1972 Top Fuel Dragster
MPC No. 844
Model Type: Injection-molded styrene
Molded Colors: Yellow, clear, chrome
Scale: 1/25
MSRP: $25.99
Pros: Detailed engine; decals
Cons: Fitment and inaccurate size of front tires; poor location of notches on chassis
Don Prudhomme’s Hot Wheels “Yellow Feather” top fuel dragster campaigned against its great rival, Tom “The Mongoose” McEwen during the 1972 racing season. Shortly after, MPC released this 97-piece kit.

The dragster’s rear engine is well detailed, being made of 30 pieces, including the mounting plate, blow shield assembly, and drive shaft.

While the majority of the pieces fit well, I had a problem affixing the intake manifold to the engine block. The solution? Remove the locator pins.

Other parts like the blower belt and pulleys, also were tricky to line up properly.

Despite having difficulty with a few of these pieces, assembling the engine was my favorite part of this build.

A total of 40 pieces make up the main chassis, including the engine, rear-end housing, front axle, front and rear spoilers with their respective braces, seat, various levers, pedals, steering linkage and wheel, fire extinguisher, and fuel line.

The overall look of the chassis was pretty good yet the main problem was the placement of the locator notches and pins. Both the notches and pins were off by about 1/64 inch, making some assembly a bit of a strain. The fuel line had to be bent to reach the fuel pump. The driver’s seat (which was wider than the chassis) also had to be forced into position.

The rear spoiler had four ejector pin marks that needed to be cleaned up. Its braces also created quite a challenge when locating them on the chassis. The front wing also had four ejector marks that needed fixed. However after a little time and patience the result looks good.

The dragster’s body consists of four  pieces plus two front radius rods. All body panels had noticeable molding flow marks, which required additional sanding and the application of extra primer. Once smoothed, I airbrushed the body panels with Krylon gloss sun yellow.

The bottom body panel didn’t want to seat correctly but a couple of clamps and prolonged drying time fixed it. In addition, the upper body panel was slightly warped, creating fit issues. I was able to hold it in place though and added the front, lower nose piece and clear windshield.

While the instructions call for cutting the lower arm from the radius rods prior to mounting, I chose to leave them as is.

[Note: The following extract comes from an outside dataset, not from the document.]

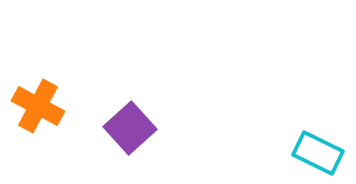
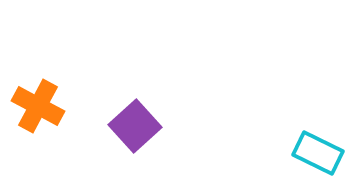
purple square: moved 5 px right, 2 px up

Attaching the front wheels and tires turned out to be the most complicated steps in the build. The front tires required a lot of time to sand their inside edges to properly fit them on the rims. Next, I sanded the front tires’ exterior to round them off as they were egg shaped right out of the box.

The minor issues continued though, as I noticed when comparing the kit to a photo of the real dragster, that its front tires are considerably smaller than other similar kits I’ve pieced together in the past. Thankfully, the dragster’s rear wheels came pad-printed and required minimal sanding to make them look more realistic.

This build may sound more complex than it was. Apart from a few hassles I encountered with a few parts being tricky to fit, the kit ended up looking pretty attractive.
However, this is not a kit for beginners. It’s better in the hands of a modeler with at least moderate building experience.